• **Aim of the task**
Would you please copy only the lines from the line that contains "асть растения (в виде кашицы)" to the end of the data below, exactly, leaving every picture out?

(The data Opens)

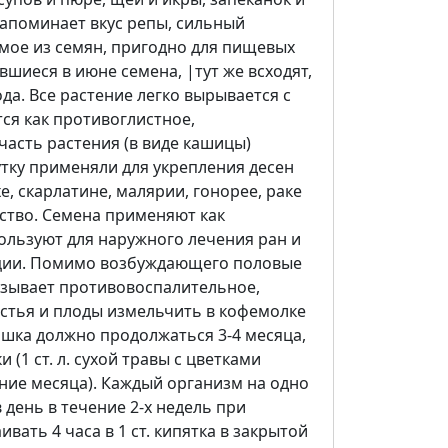
напоминает вкус репы, сильный
аемое из семян, пригодно для пищевых
вшиеся в июне семена, |тут же всходят,
ода. Все растение легко вырывается с
ся как противоглистное,
асть растения (в виде кашицы)
утку применяли для укрепления десен
, скарлатине, малярии, гонорее, раке
ство. Семена применяют как
ользуют для наружного лечения ран и
нции. Помимо возбуждающего половые
оказывает противовоспалительное,
истья и плоды измельчить в кофемолке
рошка должно продолжаться 3-4 месяца,
(1 ст. л. сухой травы с цветками
ечение месяца). Каждый организм на одно
 день в течение 2-х недель при
ивать 4 часа в 1 ст. кипятка в закрытой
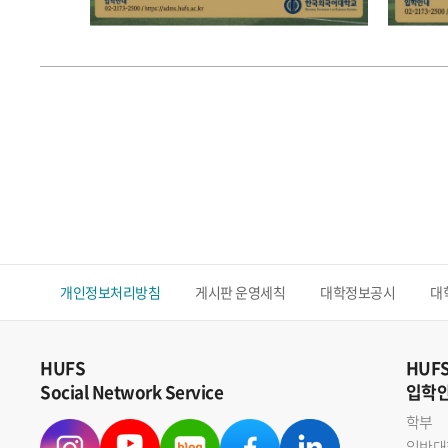
개인정보처리방침
게시판 운영세칙
대학정보공시
대
HUFS
HUF
Social Network Service
입학
학부
일반대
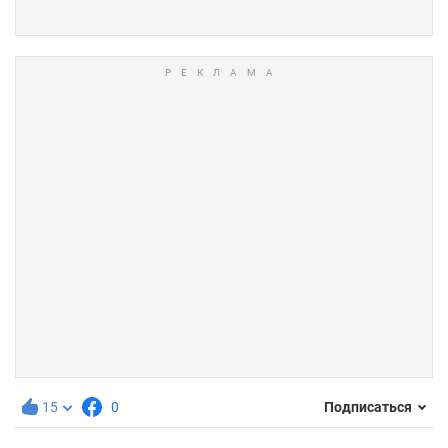
15
0
Подписаться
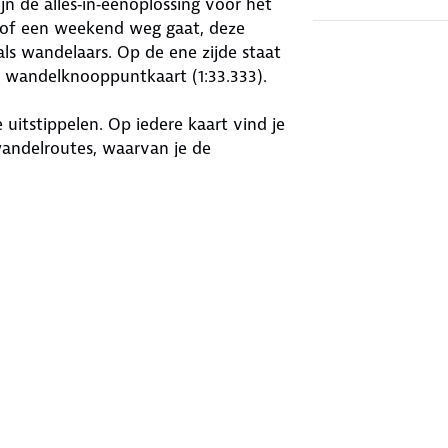
n dé alles‑in‑éénoplossing voor het
 of een weekend weg gaat, deze
als wandelaars. Op de ene zijde staat
n wandelknooppuntkaart (1:33.333).
uitstippelen. Op iedere kaart vind je
wandelroutes, waarvan je de
je ANWB Knooppunterkastje kunt
 omgeving uitgelicht die je dagje uit
rerende musea tot de leukste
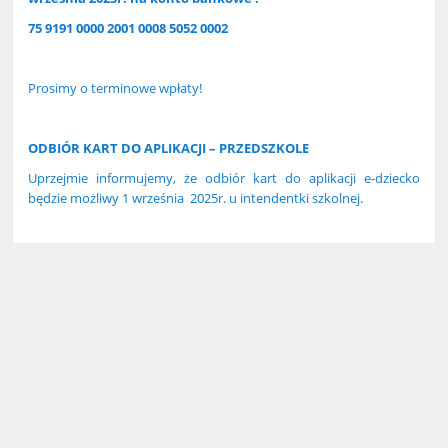
75 9191 0000 2001 0008 5052 0002
Prosimy o terminowe wpłaty!
ODBIÓR KART DO APLIKACJI – PRZEDSZKOLE
Uprzejmie informujemy, że odbiór kart do aplikacji e-dziecko
będzie możliwy 1 września 2025r. u intendentki szkolnej.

(The data Closes)

• **Solution to this exercise**
асть растения (в виде кашицы)
утку применяли для укрепления десен
, скарлатине, малярии, гонорее, раке
ство. Семена применяют как
ользуют для наружного лечения ран и
нции. Помимо возбуждающего половые
оказывает противовоспалительное,
истья и плоды измельчить в кофемолке
рошка должно продолжаться 3-4 месяца,
(1 ст. л. сухой травы с цветками
ечение месяца). Каждый организм на одно
 день в течение 2-х недель при
ивать 4 часа в 1 ст. кипятка в закрытой
개인정보처리방침
게시판 운영세칙
대학정보공시
대
HUFS
HUF
Social Network Service
입학
학부
일반대
15
0
Подписаться
n dé alles‑in‑éénoplossing voor het
 of een weekend weg gaat, deze
als wandelaars. Op de ene zijde staat
n wandelknooppuntkaart (1:33.333).
uitstippelen. Op iedere kaart vind je
wandelroutes, waarvan je de
je ANWB Knooppunterkastje kunt
 omgeving uitgelicht die je dagje uit
rerende musea tot de leukste
75 9191 0000 2001 0008 5052 0002
Prosimy o terminowe wpłaty!
ODBIÓR KART DO APLIKACJI – PRZEDSZKOLE
Uprzejmie informujemy, że odbiór kart do aplikacji e-dziecko
będzie możliwy 1 września 2025r. u intendentki szkolnej.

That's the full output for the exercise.